All of the records below need to be written out exactly, but without the pictures.

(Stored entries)
####################

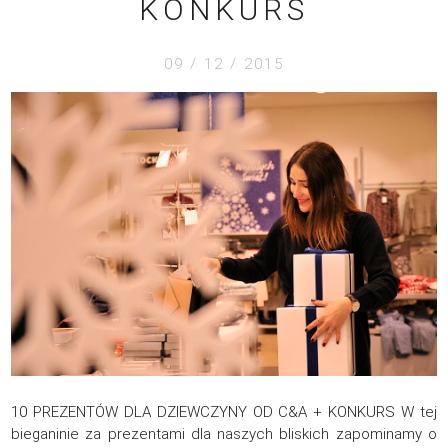
KONKURS
09 / 12 / 2015
10 PREZENTÓW DLA DZIEWCZYNY OD C&A + KONKURS W tej
bieganinie za prezentami dla naszych bliskich zapominamy o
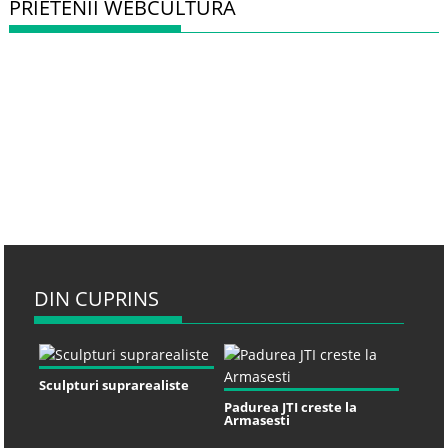
PRIETENII WEBCULTURA
DIN CUPRINS
Sculpturi suprarealiste
Padurea JTI creste la
Armasesti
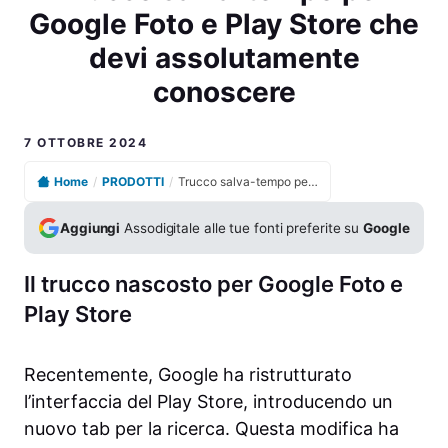
Google Foto e Play Store che
devi assolutamente
conoscere
7 OTTOBRE 2024
Home
/
PRODOTTI
/
Trucco salva-tempo per Google Foto e Play Store che devi assolutamente conoscere
Aggiungi
Assodigitale alle tue fonti preferite su
Google
Il trucco nascosto per Google Foto e
Play Store
Recentemente, Google ha ristrutturato
l’interfaccia del Play Store, introducendo un
nuovo tab per la ricerca. Questa modifica ha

####################

### Result:
KONKURS
09 / 12 / 2015
10 PREZENTÓW DLA DZIEWCZYNY OD C&A + KONKURS W tej
bieganinie za prezentami dla naszych bliskich zapominamy o
PRIETENII WEBCULTURA
DIN CUPRINS
Sculpturi suprarealiste
Padurea JTI creste la
Armasesti
Google Foto e Play Store che
devi assolutamente
conoscere
7 OTTOBRE 2024
Home
/
PRODOTTI
/
Trucco salva-tempo per Google Foto e Play Store che devi assolutamente conoscere
Aggiungi
Assodigitale alle tue fonti preferite su
Google
Il trucco nascosto per Google Foto e
Play Store
Recentemente, Google ha ristrutturato
l’interfaccia del Play Store, introducendo un
nuovo tab per la ricerca. Questa modifica ha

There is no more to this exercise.